Though the exclusiveness of the Vaiṣṇavite in the choice of a name to his one Deity is apparently of questionable merit at the present day and has sufficed to dub him as sectarian and bigoted, his attempt to free Hinduism of all but the purest form of worship of a single Deity deserves to be appreciated.
Scholars have pointed out that there is nothing sectarian in the philosophy of the Rāmānuja school:
In practical religion, devotion to one Deity was the teaching of this school, and the object was to elevate Hinduism to its pristine purity before non-Āryan influences had played upon it and instilled into it Tantric ritual and diversity of divinity.
Again, the rapid conversion to Vaishnavism of large numbers of the masses of the people who were beyond the influence of Brahmanism and mere philosophy is another notable feature of this school, the germs of which we perceive even in the earliest times.
While the Vedic Hindu strove to brand the non-Āryans as Dasyus or thieves and kept them at a distance, early Brahmanism improved upon the treatment by making a monopoly of religious instruction and keeping Śūdras and the lower orders generally outside its pale.
In fact both the Mimāṁsas have constructed what they call the “apa-śūdra-Adhikaraṇa" wherein they demonstrate that none but those of the three higher castes are entitled to recite the Vedas or undertake the study of the Upanishads.
The Smriti have further prescribed choice punishments for the Śūdra who breaks the rule or even listens to a Vedic text when being chanted.
In the face of this strict monopoly, it is to the credit of Vaiṣṇavism that it has been able to bring the lower classes into its fold and extend to them the privilege of knowing God and of attaining liberation.
The methods employed by Vaishnavism to reach this silent revolution were 2 in number, referred to already in a different connection in the life of Nāthamuni:
One of them was the doctrine of Prapatti or surrender to God, which was conceived as demanding no caste status or educational qualification.
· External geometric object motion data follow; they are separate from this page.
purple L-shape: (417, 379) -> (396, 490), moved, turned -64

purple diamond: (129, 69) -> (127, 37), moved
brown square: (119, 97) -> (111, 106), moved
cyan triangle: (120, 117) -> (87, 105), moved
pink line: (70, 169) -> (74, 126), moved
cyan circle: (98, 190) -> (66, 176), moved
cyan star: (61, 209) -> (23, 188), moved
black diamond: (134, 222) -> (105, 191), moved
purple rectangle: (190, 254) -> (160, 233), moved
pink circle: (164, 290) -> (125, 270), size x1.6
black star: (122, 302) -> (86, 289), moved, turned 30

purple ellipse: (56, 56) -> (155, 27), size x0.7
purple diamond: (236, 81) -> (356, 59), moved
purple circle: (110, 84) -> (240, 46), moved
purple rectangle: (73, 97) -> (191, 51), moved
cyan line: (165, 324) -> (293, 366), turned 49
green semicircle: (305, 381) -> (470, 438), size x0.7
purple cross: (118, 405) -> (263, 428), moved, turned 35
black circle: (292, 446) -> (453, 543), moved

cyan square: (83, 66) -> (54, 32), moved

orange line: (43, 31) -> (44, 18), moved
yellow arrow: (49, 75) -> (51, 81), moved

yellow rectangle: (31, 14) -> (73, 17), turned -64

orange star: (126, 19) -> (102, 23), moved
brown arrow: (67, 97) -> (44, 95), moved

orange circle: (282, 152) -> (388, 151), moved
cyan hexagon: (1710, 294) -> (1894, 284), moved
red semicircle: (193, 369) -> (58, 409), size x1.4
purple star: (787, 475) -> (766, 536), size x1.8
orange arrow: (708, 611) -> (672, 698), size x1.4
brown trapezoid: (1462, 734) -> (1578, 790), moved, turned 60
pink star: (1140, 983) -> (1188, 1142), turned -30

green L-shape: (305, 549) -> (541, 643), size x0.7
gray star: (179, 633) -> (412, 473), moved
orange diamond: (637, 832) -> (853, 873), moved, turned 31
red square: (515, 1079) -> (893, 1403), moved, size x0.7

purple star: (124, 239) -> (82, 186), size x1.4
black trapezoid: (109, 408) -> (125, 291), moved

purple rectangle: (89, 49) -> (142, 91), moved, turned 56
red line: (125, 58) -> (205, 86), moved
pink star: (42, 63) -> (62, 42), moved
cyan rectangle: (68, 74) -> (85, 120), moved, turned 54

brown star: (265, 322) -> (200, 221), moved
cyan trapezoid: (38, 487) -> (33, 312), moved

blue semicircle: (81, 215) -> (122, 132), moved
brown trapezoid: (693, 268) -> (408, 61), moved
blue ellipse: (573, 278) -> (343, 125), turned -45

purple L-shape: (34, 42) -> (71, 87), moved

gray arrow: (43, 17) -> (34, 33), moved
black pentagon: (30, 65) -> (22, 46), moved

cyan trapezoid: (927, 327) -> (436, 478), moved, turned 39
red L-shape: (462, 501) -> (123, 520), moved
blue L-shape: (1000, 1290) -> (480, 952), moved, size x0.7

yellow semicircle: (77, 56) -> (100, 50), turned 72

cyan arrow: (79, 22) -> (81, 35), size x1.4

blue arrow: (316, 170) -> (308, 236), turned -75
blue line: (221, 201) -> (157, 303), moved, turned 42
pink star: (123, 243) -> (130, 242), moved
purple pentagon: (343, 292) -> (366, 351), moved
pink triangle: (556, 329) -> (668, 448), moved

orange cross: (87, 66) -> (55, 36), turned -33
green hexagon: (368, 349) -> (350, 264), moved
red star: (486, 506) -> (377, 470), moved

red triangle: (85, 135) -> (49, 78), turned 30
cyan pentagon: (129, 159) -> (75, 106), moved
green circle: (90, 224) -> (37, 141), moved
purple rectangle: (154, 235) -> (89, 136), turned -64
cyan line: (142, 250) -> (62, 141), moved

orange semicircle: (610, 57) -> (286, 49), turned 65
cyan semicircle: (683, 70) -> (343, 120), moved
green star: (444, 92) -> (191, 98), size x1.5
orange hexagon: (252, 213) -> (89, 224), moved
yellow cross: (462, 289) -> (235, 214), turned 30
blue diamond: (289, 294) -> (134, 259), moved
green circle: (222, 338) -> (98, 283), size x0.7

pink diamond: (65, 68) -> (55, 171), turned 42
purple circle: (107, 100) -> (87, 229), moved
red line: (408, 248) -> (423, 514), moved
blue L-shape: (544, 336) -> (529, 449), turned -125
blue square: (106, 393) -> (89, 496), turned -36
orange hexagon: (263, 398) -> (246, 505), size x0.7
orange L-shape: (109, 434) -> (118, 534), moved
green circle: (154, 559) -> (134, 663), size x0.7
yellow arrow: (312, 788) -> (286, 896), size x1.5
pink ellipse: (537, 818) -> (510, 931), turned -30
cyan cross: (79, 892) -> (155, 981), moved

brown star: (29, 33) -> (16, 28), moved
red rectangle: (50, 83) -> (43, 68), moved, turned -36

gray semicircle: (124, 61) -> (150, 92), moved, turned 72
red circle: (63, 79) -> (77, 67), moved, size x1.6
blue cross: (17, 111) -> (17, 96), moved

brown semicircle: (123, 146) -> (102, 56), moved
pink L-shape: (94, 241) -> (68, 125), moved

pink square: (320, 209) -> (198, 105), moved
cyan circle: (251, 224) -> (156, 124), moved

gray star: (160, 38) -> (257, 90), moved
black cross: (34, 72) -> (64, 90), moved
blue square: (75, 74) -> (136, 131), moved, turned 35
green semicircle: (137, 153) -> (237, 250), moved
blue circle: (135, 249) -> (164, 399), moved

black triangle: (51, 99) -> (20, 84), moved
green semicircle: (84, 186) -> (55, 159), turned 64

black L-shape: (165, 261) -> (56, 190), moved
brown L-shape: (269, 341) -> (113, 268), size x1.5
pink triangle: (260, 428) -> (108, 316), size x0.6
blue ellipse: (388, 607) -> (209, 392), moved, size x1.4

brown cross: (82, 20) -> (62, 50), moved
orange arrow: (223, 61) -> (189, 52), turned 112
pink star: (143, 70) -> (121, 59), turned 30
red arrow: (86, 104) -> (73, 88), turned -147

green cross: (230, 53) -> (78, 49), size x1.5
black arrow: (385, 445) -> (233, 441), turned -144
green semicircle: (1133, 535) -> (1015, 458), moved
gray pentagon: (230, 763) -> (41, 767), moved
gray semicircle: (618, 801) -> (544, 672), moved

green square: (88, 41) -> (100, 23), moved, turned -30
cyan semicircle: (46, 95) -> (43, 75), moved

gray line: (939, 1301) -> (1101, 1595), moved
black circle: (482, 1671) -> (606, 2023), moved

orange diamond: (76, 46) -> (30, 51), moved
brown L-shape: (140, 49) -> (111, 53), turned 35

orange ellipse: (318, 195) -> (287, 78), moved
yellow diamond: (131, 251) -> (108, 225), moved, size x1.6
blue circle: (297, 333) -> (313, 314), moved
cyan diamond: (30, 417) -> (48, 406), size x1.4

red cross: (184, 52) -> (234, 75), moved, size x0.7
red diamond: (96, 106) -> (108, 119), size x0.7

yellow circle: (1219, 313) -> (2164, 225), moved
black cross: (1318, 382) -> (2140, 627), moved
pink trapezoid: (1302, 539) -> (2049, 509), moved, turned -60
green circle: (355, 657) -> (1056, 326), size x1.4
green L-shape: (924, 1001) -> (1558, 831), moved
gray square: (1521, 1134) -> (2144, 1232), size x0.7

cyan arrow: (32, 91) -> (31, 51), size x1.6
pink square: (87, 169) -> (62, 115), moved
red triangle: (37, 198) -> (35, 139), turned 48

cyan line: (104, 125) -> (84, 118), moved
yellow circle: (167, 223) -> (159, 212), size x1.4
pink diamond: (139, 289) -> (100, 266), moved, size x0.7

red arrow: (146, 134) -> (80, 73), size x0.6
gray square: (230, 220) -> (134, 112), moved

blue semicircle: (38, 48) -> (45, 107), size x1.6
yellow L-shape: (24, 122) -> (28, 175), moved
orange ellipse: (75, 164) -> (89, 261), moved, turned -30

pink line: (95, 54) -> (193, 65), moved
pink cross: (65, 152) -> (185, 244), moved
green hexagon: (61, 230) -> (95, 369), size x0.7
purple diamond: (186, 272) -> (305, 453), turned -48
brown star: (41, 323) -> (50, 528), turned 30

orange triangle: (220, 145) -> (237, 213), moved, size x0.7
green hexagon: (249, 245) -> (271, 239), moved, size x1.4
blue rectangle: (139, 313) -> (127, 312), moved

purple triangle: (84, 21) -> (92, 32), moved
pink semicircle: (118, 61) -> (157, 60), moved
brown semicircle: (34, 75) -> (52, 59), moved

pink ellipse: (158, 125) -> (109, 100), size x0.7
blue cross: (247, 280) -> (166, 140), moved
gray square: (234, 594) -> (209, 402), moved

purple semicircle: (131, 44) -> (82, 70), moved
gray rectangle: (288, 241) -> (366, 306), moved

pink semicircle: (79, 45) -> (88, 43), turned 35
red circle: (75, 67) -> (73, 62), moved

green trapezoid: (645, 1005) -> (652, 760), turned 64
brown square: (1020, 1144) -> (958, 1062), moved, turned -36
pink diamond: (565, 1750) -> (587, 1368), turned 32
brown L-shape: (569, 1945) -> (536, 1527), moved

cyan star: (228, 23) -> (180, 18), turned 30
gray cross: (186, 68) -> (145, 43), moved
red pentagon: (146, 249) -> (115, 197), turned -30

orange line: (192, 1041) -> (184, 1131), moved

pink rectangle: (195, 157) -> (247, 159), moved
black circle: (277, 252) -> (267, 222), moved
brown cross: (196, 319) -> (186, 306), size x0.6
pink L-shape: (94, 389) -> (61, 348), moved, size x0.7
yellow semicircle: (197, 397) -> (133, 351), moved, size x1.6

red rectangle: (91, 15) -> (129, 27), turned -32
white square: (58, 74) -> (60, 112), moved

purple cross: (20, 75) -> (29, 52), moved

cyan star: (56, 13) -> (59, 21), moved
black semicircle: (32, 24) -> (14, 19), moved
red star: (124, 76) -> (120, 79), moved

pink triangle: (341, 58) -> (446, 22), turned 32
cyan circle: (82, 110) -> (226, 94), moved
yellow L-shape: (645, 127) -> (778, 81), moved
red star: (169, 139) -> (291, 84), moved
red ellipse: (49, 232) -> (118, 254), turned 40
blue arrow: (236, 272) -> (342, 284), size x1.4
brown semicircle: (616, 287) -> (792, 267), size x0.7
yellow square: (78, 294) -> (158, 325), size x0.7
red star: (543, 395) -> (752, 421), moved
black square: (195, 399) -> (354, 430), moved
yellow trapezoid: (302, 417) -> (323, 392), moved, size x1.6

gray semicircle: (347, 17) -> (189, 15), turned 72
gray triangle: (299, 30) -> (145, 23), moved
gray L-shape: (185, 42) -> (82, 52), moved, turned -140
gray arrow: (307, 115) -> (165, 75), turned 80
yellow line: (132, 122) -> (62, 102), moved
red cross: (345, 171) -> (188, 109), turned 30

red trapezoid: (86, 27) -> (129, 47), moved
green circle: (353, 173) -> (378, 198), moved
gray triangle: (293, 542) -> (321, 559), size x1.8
The other was the adoption for religious purposes of the works of the Āḻvārs and making them the common properly of all classes, Brahmins and non-Brahmins alike.
These special features of Vaishnavism, namely, the tacit discarding of Vedic sacrificial ritual, the worship of a single deity, and the adaptation of the religion to the needs of non-Brahmins
— were constantly kept in mind by each succeeding generation of teachers and contributed largely to the popularity and rapid spread of this form of Hinduism.